Beranda Hiburan Tantangan Tenaga Kerja kepada Farage mengenai Biaya Perjalanan Jet Pribadi ke Maladewa

Tantangan Tenaga Kerja kepada Farage mengenai Biaya Perjalanan Jet Pribadi ke Maladewa

29
0

Partai Buruh mempertanyakan klaim Nigel Farage bahwa perjalanan pulang pergi ke Maladewa dengan jet pribadi yang terkait dengan donor miliunerannya hanya menghabiskan biaya sebesar £25.000 ketika pemimpin Reformasi mencoba mencapai Kepulauan Chagos.

Awalnya, Farage mencatat perjalanan dua hari ke Maladewa ini seharga £12.500 yang didanai oleh mega donor Reformasi berbasis Thailand, Christopher Harborne, sebelum meningkatkan jumlahnya menjadi £25.000 dalam daftar kepentingan terbaru.

The Guardian melaporkan bahwa kepemilikan jet pribadi terkait dengan Harborne, yang telah memberikan partai lebih dari £12juta.

Namun, Anna Turley, ketua Partai Buruh, menulis surat kepada Farage pada hari Kamis yang berargumen bahwa menyewa jet pribadi dengan ukuran yang sama akan menghabiskan biaya banyak kali lipat lebih dari jumlah yang dideklarasikan.

“Menurut log penerbangan yang tersedia untuk umum, ini adalah perjalanan pulang pergi sejauh 11.000 mil, dengan durasi lebih dari 23 jam, menggunakan model pesawat yang saat ini diiklankan di beberapa situs web jet pribadi dengan biaya setidaknya $11.500 (£8.500) per jam untuk disewakan,” katanya.

“Pak Harborne tidak hanya membayar biaya penerbangan ini, sesuai dengan deklarasi Anda, adalah wajar untuk mengasumsikan – berdasarkan laporan Guardian pada 8 Maret – bahwa pesawat yang dimaksud dan pesawat saudara dioperasikan oleh salah satu perusahaan Pak Harborne.”
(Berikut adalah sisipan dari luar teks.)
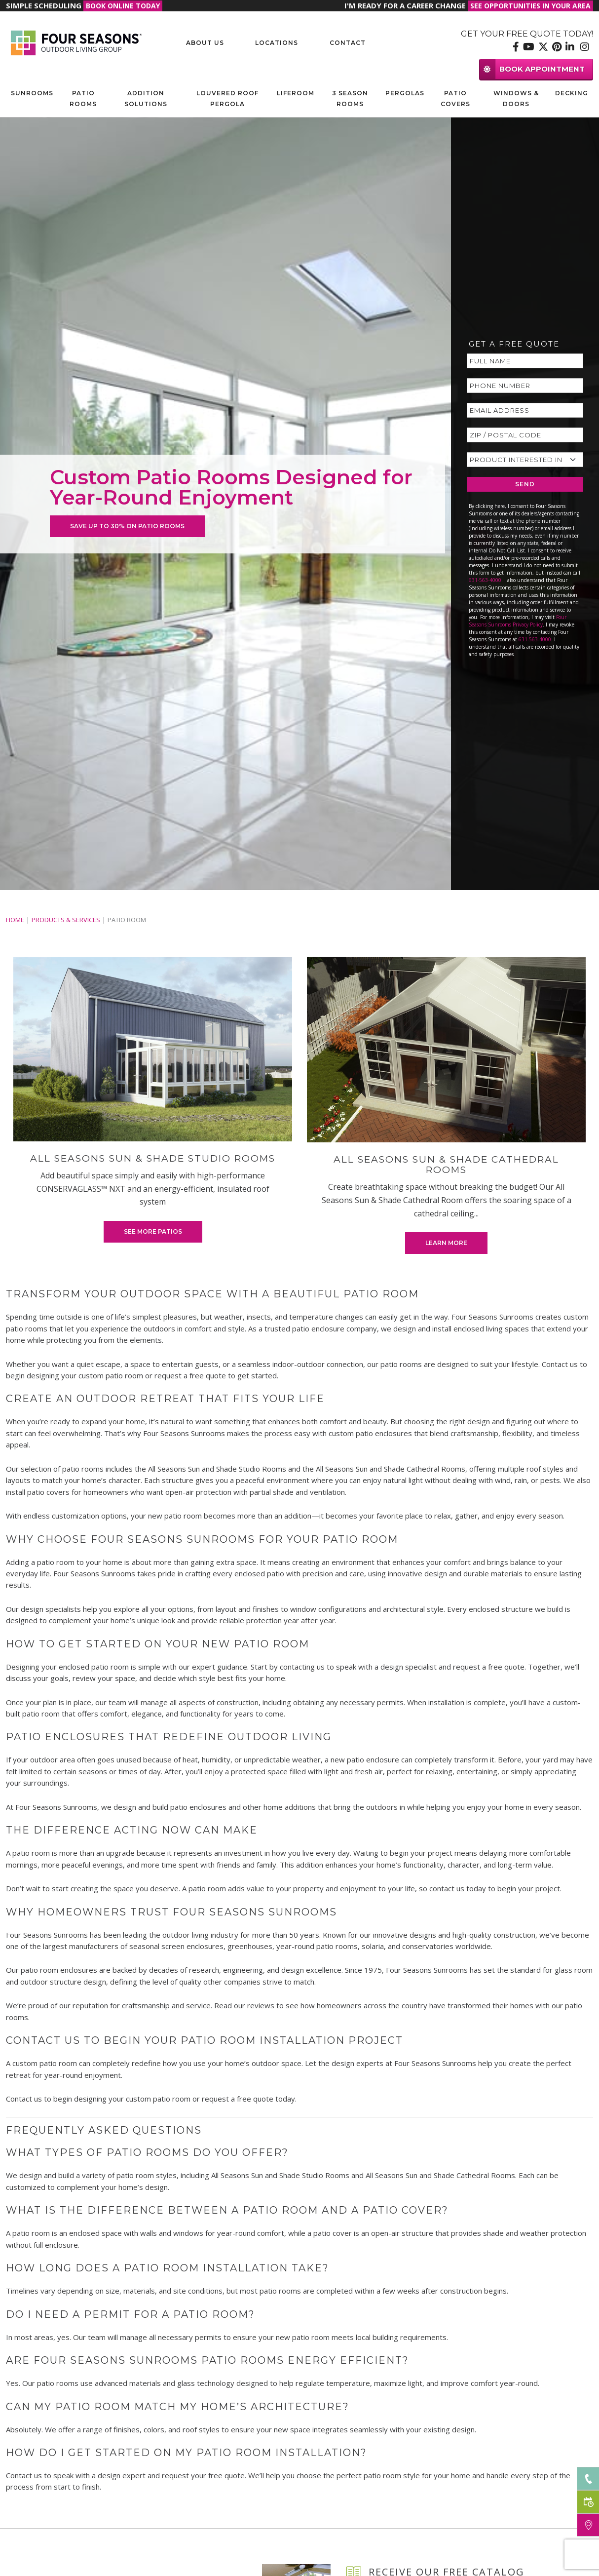  I want to click on Liferoom, so click(295, 93).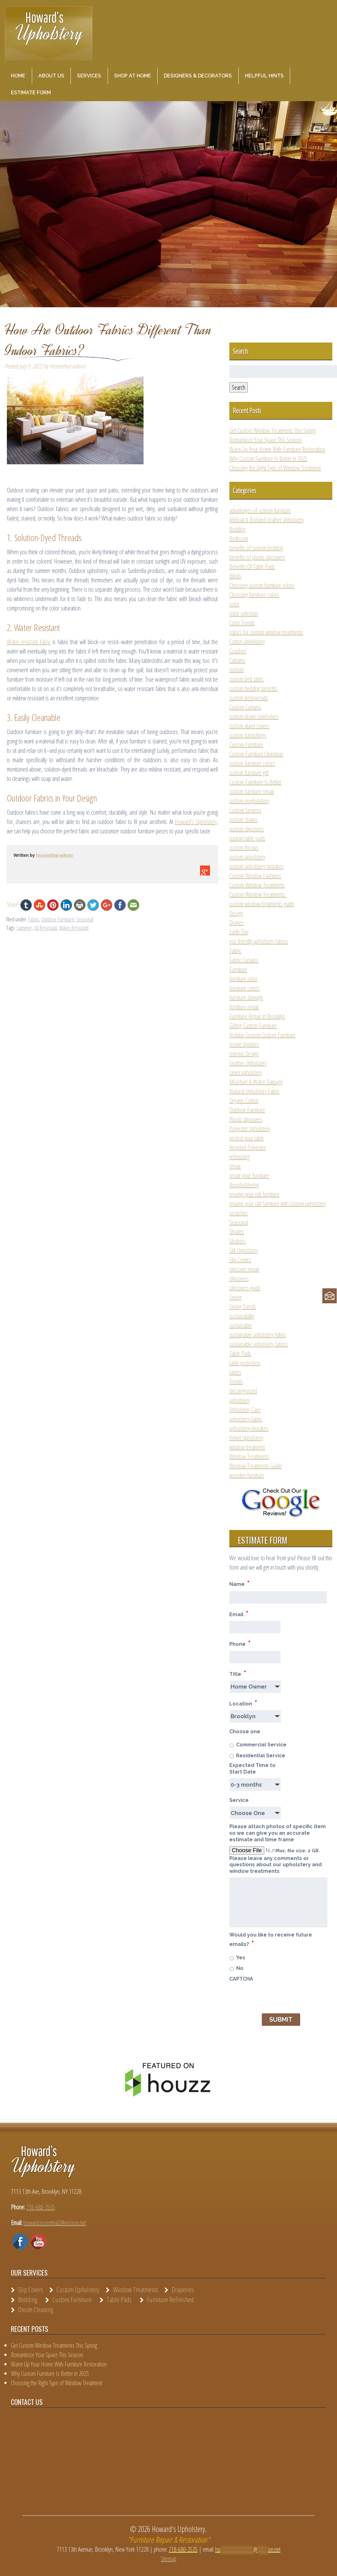 This screenshot has width=337, height=2576. What do you see at coordinates (253, 1025) in the screenshot?
I see `Gifting Custom Furniture` at bounding box center [253, 1025].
“Nampaknya Pak Harborne menyediakan jet pribadi mewah ini untuk kebutuhan pribadi Anda selama dua setengah hari, termasuk 23 jam waktu terbang dan biaya kru, bahan bakar, makanan ringan, dan biaya operasional lainnya – namun penilaian Anda terhadap sumbangan tersebut sebesar £12.500, yang kemudian Anda ubah menjadi £25.000, tidak ada hubungannya dengan harga pasar untuk penyedia lain dari layanan yang setara yang tersedia dalam industri penyewaan jet pribadi.”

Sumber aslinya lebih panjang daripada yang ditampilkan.